• [Task brief]
Exact transcription, pictures omitted: reproduce the listing below.

+ + +

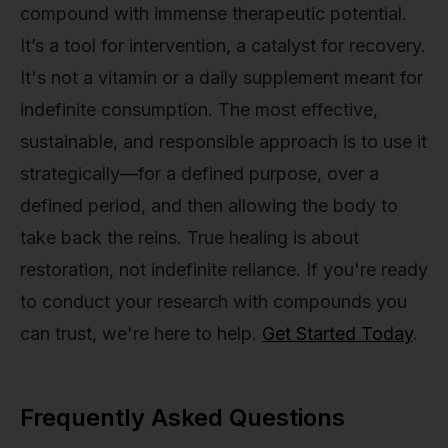
compound with immense therapeutic potential.
It’s a tool for intervention, a catalyst for recovery.
It's not a vitamin or a daily supplement meant for
indefinite consumption. The most effective,
sustainable, and responsible approach is to use it
strategically—for a defined purpose, over a
defined period, and then allowing the body to
take back the reins. True healing is about
restoration, not indefinite reliance. If you're ready
to conduct your research with compounds you
can trust, we're here to help.
Get Started Today
.
Frequently Asked Questions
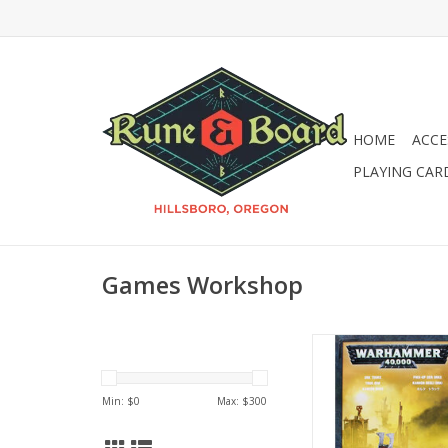
HOME
ACCE
PLAYING CAR
Games Workshop
Warhammer 40k: Or
Trukk
Min: $
0
Max: $
300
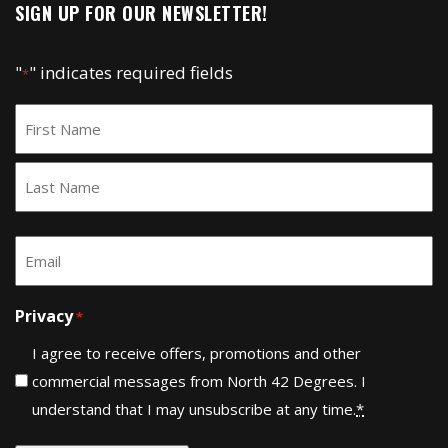
SIGN UP FOR OUR NEWSLETTER!
"
" indicates required fields
*
Name
*
First
Last
Email
*
Privacy
*
I agree to receive offers, promotions and other
commercial messages from North 42 Degrees. I
understand that I may unsubscribe at any time.
*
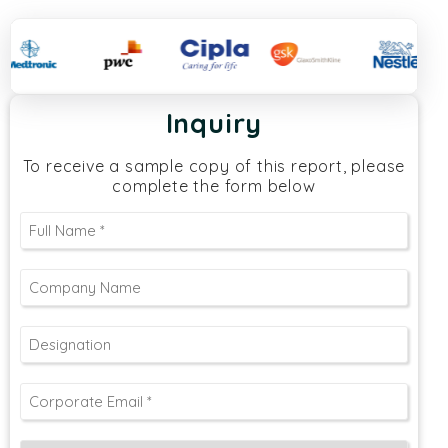
Inquiry
To receive a sample copy of this report, please
complete the form below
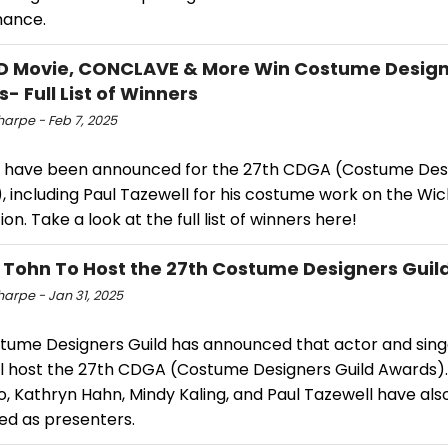
mance.
 Movie, CONCLAVE & More Win Costume Design
- Full List of Winners
harpe - Feb 7, 2025
 have been announced for the 27th CDGA (Costume Desi
, including Paul Tazewell for his costume work on the Wi
on. Take a look at the full list of winners here!
 Tohn To Host the 27th Costume Designers Gui
harpe - Jan 31, 2025
tume Designers Guild has announced that actor and sing
ll host the 27th CDGA (Costume Designers Guild Awards)
, Kathryn Hahn, Mindy Kaling, and Paul Tazewell have al
ed as presenters.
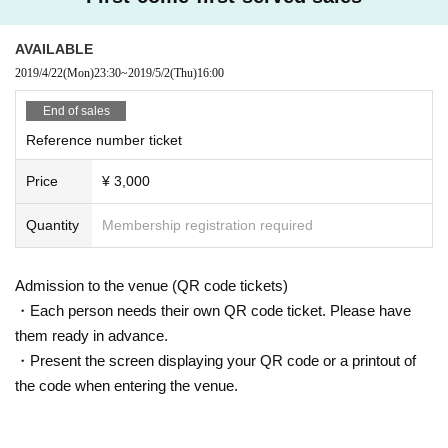
AVAILABLE
2019/4/22
(Mon)
23:30
~
2019/5/2
(Thu)
16:00
End of sales
Reference number ticket
Price
¥ 3,000
Quantity
Membership registration required
Admission to the venue (QR code tickets)
・Each person needs their own QR code ticket. Please have
them ready in advance.
・Present the screen displaying your QR code or a printout of
the code when entering the venue.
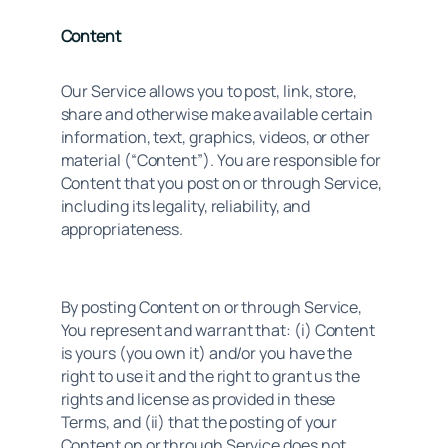
Content
Our Service allows you to post, link, store, 
share and otherwise make available certain 
information, text, graphics, videos, or other 
material (“Content”). You are responsible for 
Content that you post on or through Service, 
including its legality, reliability, and 
appropriateness.
By posting Content on or through Service, 
You represent and warrant that: (i) Content 
is yours (you own it) and/or you have the 
right to use it and the right to grant us the 
rights and license as provided in these 
Terms, and (ii) that the posting of your 
Content on or through Service does not 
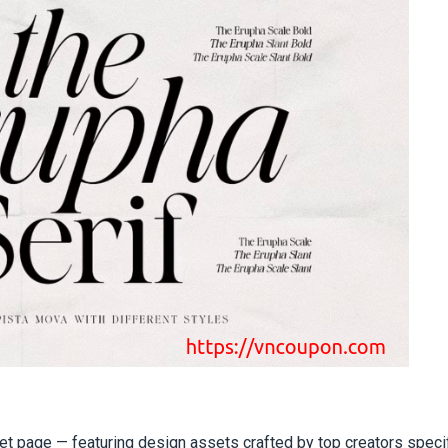
et page — featuring design assets crafted by top creators specif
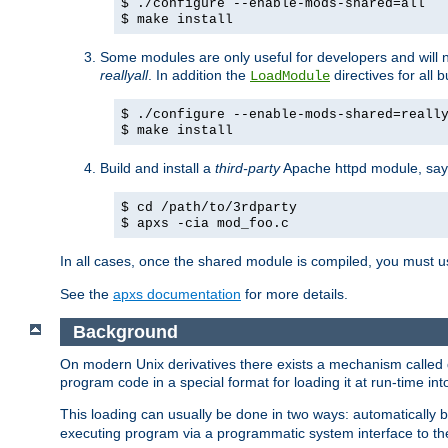
$ ./configure --enable-mods-shared=all
$ make install
Some modules are only useful for developers and will 
reallyall
. In addition the
directives for all 
LoadModule
$ ./configure --enable-mods-shared=reall
$ make install
Build and install a
third-party
Apache httpd module, sa
$ cd /path/to/3rdparty
$ apxs -cia mod_foo.c
In all cases, once the shared module is compiled, you must 
See the
apxs documentation
for more details.
Background
On modern Unix derivatives there exists a mechanism called 
program code in a special format for loading it at run-time i
This loading can usually be done in two ways: automatically
executing program via a programmatic system interface to th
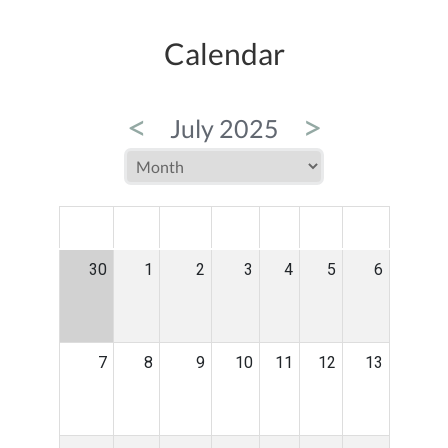
Calendar
<
>
July 2025
MON
TUE
WED
THU
FRI
SAT
SUN
30
1
2
3
4
5
6
7
8
9
10
11
12
13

+ + +

• [Output of the task]
compound with immense therapeutic potential.
It’s a tool for intervention, a catalyst for recovery.
It's not a vitamin or a daily supplement meant for
indefinite consumption. The most effective,
sustainable, and responsible approach is to use it
strategically—for a defined purpose, over a
defined period, and then allowing the body to
take back the reins. True healing is about
restoration, not indefinite reliance. If you're ready
to conduct your research with compounds you
can trust, we're here to help.
Get Started Today
.
Frequently Asked Questions
HOME
ACCE
PLAYING CAR
Games Workshop
Warhammer 40k: Or
Trukk
Min: $
0
Max: $
300
SIGN UP FOR OUR NEWSLETTER!
"
" indicates required fields
*
Name
*
First
Last
Email
*
Privacy
*
I agree to receive offers, promotions and other
commercial messages from North 42 Degrees. I
understand that I may unsubscribe at any time.
*
Inquiry
To receive a sample copy of this report, please
complete the form below
mance.
 Movie, CONCLAVE & More Win Costume Design
- Full List of Winners
harpe - Feb 7, 2025
 have been announced for the 27th CDGA (Costume Desi
, including Paul Tazewell for his costume work on the Wi
on. Take a look at the full list of winners here!
 Tohn To Host the 27th Costume Designers Gui
harpe - Jan 31, 2025
tume Designers Guild has announced that actor and sing
ll host the 27th CDGA (Costume Designers Guild Awards)
, Kathryn Hahn, Mindy Kaling, and Paul Tazewell have al
ed as presenters.
AVAILABLE
2019/4/22
(Mon)
23:30
~
2019/5/2
(Thu)
16:00
End of sales
Reference number ticket
Price
¥ 3,000
Quantity
Membership registration required
Admission to the venue (QR code tickets)
・Each person needs their own QR code ticket. Please have
them ready in advance.
・Present the screen displaying your QR code or a printout of
the code when entering the venue.
Content
Our Service allows you to post, link, store, 
share and otherwise make available certain 
information, text, graphics, videos, or other 
material (“Content”). You are responsible for 
Content that you post on or through Service, 
including its legality, reliability, and 
appropriateness.
By posting Content on or through Service, 
You represent and warrant that: (i) Content 
is yours (you own it) and/or you have the 
right to use it and the right to grant us the 
rights and license as provided in these 
Terms, and (ii) that the posting of your 
Content on or through Service does not 
et page — featuring design assets crafted by top creators specif
$ ./configure --enable-mods-shared=all
$ make install
Some modules are only useful for developers and will 
reallyall
. In addition the
directives for all 
LoadModule
$ ./configure --enable-mods-shared=reall
$ make install
Build and install a
third-party
Apache httpd module, sa
$ cd /path/to/3rdparty
$ apxs -cia mod_foo.c
In all cases, once the shared module is compiled, you must 
See the
apxs documentation
for more details.
Background
On modern Unix derivatives there exists a mechanism called 
program code in a special format for loading it at run-time i
This loading can usually be done in two ways: automatically
executing program via a programmatic system interface to th
Calendar
<
>
July 2025
MON
TUE
WED
THU
FRI
SAT
SUN
30
1
2
3
4
5
6
7
8
9
10
11
12
13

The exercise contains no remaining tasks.